Direito de manifestação

Acórdão do TUI: Direito de Reunião e Manifestação

Matéria: Outros

Espécie: Recurso Relativo ao Direito de Reunião e Manifestação

Número: 16/2010

Data do Acórdão: 2010/4/29

Assunto: – Natureza do recurso

– Restrição espacial do direito de reunião ou manifestação

Sumário: O recurso previsto no art.º 12.º da Lei n.º 2/93/M é de plena jurisdição.

O exercício dos direitos de reunião ou manifestação apenas pode ser restringido, limitado ou condicionado nos casos previstos na lei.

Só não deve ser permitida a ocupação de lugares públicos para a realização de reuniões ou manifestações quando, por exemplo, pela própria natureza dos lugares não é possível essa realização, ou existe grave perigo para a segurança de pessoas ou outros interesses públicos mais relevantes do que o exercício do direito de reunião ou manifestação.

A Lei n.º 2/93/M não estabelece a falta de espaço suficiente para várias manifestações simultâneas como razão de restrição espacial ao exercício das respectivos direitos.

Perante a acumulação de pessoas, a lei admite a imposição de restrições às manifestações por parte dos órgãos da Polícia de Segurança Pública, com fundamento no bom ordenamento do trânsito de pessoas e bens nas vias públicas ou em razões de segurança pública quanto ao respeito de distância mínima de determinadas instalações

Nesta medida, os órgãos policiais têm poderes para organizar espacialmente várias actividades de reunião ou manifestação previstas para o mesmo local, até para interromper a sua realização quando as mesmas se afastem da sua finalidade pela prática de actos contrários à lei ou que perturbem grave e efectivamente a segurança pública ou o livre exercício dos direitos das pessoas.
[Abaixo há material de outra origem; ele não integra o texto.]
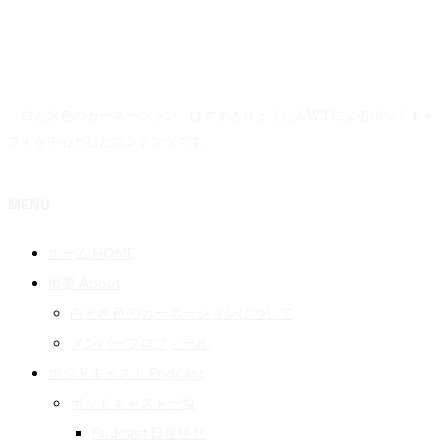
「白と水色のカーネーション」はすずきりょうた＆WTによるポッドキャ
ストを中心としたコンテンツです。
MENU
ホーム HOME
概要 About
白と水色のカーネーションについて
メンバープロフィール
ポッドキャスト Podcast
ポッドキャスト一覧
Podcast 日常徒然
A lista de lugares públicos e abertos aos públicos pertencentes à Administração e a outras pessoas colectivas de direito público que possam ser utilizados para reuniões ou manifestações, a que se refere o art.º 16.º da Lei n.º 2/93/M e o aviso do Leal Senado publicado no Boletim Oficial de Macau, II série, de 17 de Novembro de 1993 têm carácter meramente indicativo.

Resultado: Julgar procedente o recurso, anular o acto praticado pelo recorrido cujo conteúdo consta do ofício do IACM de n.º 1602/NOEP/GJN/10 de 22 de Abril de 2010 e determinar que não há restrição espacial para a reunião e manifestação promovidas pelo recorrente por existência de outras reuniões ou manifestações no mesmo local.

Votação: Dr. Chu Kin

Relator: Dr. Viriato Lima

Juízes adjuntos: Dr. Sam Hou Fai

Acórdão do Tribunal de Última Instância da Região Administrativa Especial de Macau

Recurso relativo ao direito de reunião e manifestação N.º 16 / 2010

Recorrente: Ng Sek Io (representante da Federação das Associações dos Trabalhadores de Jogos de Fortuna e de Construção Civil pela Liberdade de Macau)
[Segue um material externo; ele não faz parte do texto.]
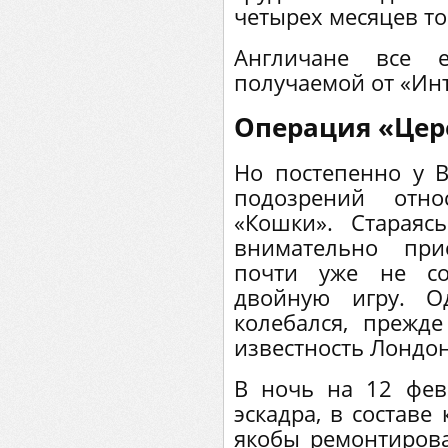
четырех месяцев то
Англичане все 
получаемой от «Ин
Операция «Цер
Но постепенно у 
подозрений отно
«Кошки». Стараяс
внимательно при
почти уже не со
двойную игру. О
колебался, прежд
известность Лондон
В ночь на 12 фев
эскадра, в составе
якобы ремонтиров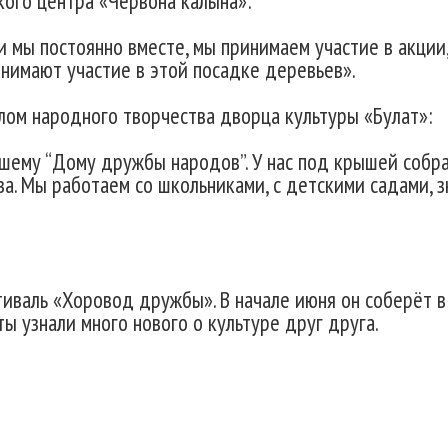
ого центра «Червона калына»:
и мы постоянно вместе, мы принимаем участие в акции
инимают участие в этой посадке деревьев».
м народного творчества дворца культуры «Булат»:
ашему “Дому дружбы народов”. У нас под крышей собра
 Мы работаем со школьниками, с детскими садами, з
иваль «Хоровод дружбы». В начале июня он соберёт 
ы узнали много нового о культуре друг друга.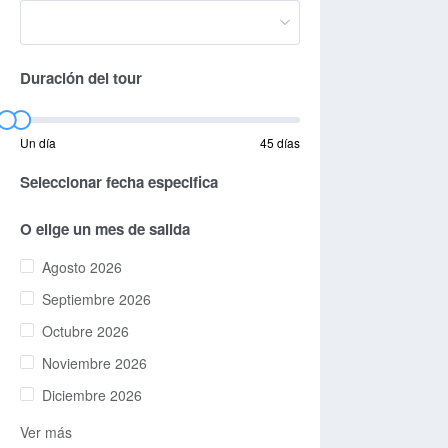
Duración del tour
Un día
45 días
Seleccionar fecha especifica
O elige un mes de salida
Agosto 2026
Septiembre 2026
Octubre 2026
Noviembre 2026
Diciembre 2026
Ver más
Recorrido: Presidente do Conselho de Administração do IACM

1. Relatório

Ng Sek Io, em representação da Federação das Associações dos Trabalhadores de Jogos de Fortuna e de Construção Civil pela Liberdade de Macau, vem interpor recurso perante o Tribunal de Última Instância, nos termos do art.º 12.º da Lei n.º 2/93/M, da decisão do Presidente do Conselho de Administração do IACM que lhe facultou um lugar diferente do constante do aviso prévio como ponto de partida de manifestação, pedindo a sua anulação.
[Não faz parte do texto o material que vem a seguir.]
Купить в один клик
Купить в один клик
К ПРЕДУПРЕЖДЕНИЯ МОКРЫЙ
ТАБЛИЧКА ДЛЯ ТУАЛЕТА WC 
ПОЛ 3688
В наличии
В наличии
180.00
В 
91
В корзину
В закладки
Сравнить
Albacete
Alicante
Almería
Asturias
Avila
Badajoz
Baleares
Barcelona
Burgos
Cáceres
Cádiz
Os principais fundamentos do recurso são:

– Federação das Associações dos Trabalhadores de Jogos de Fortuna e de Construção Civil pela Liberdade de Macau e Associação da Voz dos Trabalhadores de Macau avisaram previamente o IACM de que se realizará reunião seguida de manifestação em desfile no Jardim Triangular da Areia Preta no dia 1 de Maio;

– Considera ilegal a decisão do IACM que, com fundamento em que o Jardim Triangular já foi confiado a outros residentes para realizar actividades de reunião e manifestação, determinou ao recorrente a alteração do lugar de concentração para manifestação para a porta principal do Parque Municipal do Dr. Sun Iat Sen;

– O Parque Municipal do Dr. Sun Iat Sen não é lugar conveniente para concentração por se situar em zona periférica;

– Não há lei que restringe a realização simultânea de diversas actividades no mesmo lugar;

– Na prescrição da Lei n.º 2/93/M, o IACM é apenas uma entidade que recebe aviso prévio, sem poder de autorização de reunião e manifestação, podendo apenas impor restrições a reunião e manifestação ao abrigo dos art.ºs 6.º e 7.º da referida Lei.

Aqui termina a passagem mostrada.